HGB § 74 Abs. 2, § 74c Abs. 1 S. 1, § 75a

 

Verfahrensgang

ArbG Berlin (Entscheidung vom 01.07.2019; Aktenzeichen 54 Ca 17012/18)

 

Tenor

I. Auf die Berufung der Klägerin wird das Urteil des Arbeitsgerichts Berlin vom 01. Juli 2019 - 54 Ca 17012/18 - abgeändert und der Beklagten verurteilt, an die Klägerin 48.816,- Euro nebst Zinsen in Höhe von fünf Prozentpunkten über dem jeweiligen Basiszinssatz auf 12.204,- Euro seit dem 9. Oktober 2018, auf weitere 4.068,- Euro seit dem 1. November 2018, auf weitere 4.068,- Euro seit dem 3. Dezember 2018, auf weitere 4.068,- Euro seit dem 2. Januar 2019, auf weitere 4.068,- Euro seit dem 1. Februar 2019, auf weitere 4.068,- Euro seit dem 1. März 2019, auf weitere 4.068,- Euro seit dem 1. April 2019, auf weitere 4.068,- Euro seit dem 2. Mai 2019, auf weitere 4.068,- Euro seit dem 3. Juni 2019 und auf weitere 4.068,- Euro seit dem 1. Juli 2019 zu zahlen.

II. Die Kosten des Rechtsstreits hat der Beklagte zu tragen.

III. Die Revision wird nicht zugelassen.

 

Tatbestand

Die Parteien streiten über Ansprüche auf Karenzentschädigung aufgrund eines nachvertraglichen Wettbewerbsverbotes für den Zeitraum vom 1. Juli 2018 bis zum 30. Juni 2019.

Die am .... 1951 geborene Klägerin war vom 1. Juni 2016 bis zum 30. Juni 2018 beim Beklagten, der eine Zahnarztpraxis betreibt, als angestellte Zahnärztin mit einer variablen, vom Umsatz abhängigen Vergütung, auf die monatliche Abschläge gezahlt wurden, beschäftigt.

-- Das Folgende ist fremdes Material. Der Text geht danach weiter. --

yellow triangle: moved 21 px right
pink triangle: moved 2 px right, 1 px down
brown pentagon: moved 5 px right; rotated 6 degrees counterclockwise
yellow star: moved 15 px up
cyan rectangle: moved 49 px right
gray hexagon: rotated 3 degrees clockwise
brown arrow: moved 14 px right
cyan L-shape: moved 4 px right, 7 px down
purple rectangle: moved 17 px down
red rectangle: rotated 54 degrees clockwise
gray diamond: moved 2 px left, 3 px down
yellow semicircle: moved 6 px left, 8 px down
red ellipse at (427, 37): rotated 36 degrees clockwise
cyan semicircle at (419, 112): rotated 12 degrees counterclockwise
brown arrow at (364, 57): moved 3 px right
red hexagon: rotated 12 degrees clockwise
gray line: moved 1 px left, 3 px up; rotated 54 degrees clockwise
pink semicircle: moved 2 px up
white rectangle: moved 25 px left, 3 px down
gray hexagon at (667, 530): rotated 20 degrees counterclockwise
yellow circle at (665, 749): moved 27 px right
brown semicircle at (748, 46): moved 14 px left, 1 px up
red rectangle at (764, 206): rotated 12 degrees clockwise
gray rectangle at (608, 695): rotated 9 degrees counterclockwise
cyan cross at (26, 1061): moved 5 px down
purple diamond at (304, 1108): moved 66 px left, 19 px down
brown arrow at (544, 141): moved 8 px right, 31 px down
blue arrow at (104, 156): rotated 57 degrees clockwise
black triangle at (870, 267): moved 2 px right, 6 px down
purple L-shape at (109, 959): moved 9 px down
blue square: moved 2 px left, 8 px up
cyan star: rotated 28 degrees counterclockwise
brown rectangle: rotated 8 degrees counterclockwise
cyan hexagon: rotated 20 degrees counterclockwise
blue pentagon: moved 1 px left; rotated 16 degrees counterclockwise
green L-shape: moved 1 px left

Ausweislich der erteilten Vergütungsabrechnungen erzielte die Klägerin aus der Tätigkeit beim Beklagten im Jahr 2016 (Bl. 66 d. A.) ein Gesamtbruttoeinkommen in Höhe von 40.000,- Euro, im Jahr 2017 (Bl. 87 d. A.) ein Gesamtbruttoeinkommen in Höhe von 102.217,59 Euro sowie im Jahr 2018 (Bl. 104 d. A.) ein Gesamtbruttoeinkommen in Höhe von 61.195,82 Euro.

Seit Januar 2017 bezieht die Klägerin eine Rente wegen Alters aus der gesetzlichen Rentenversicherung sowie eine zusätzliche Altersversorgung aus dem Versorgungswerk der Zahnärzte.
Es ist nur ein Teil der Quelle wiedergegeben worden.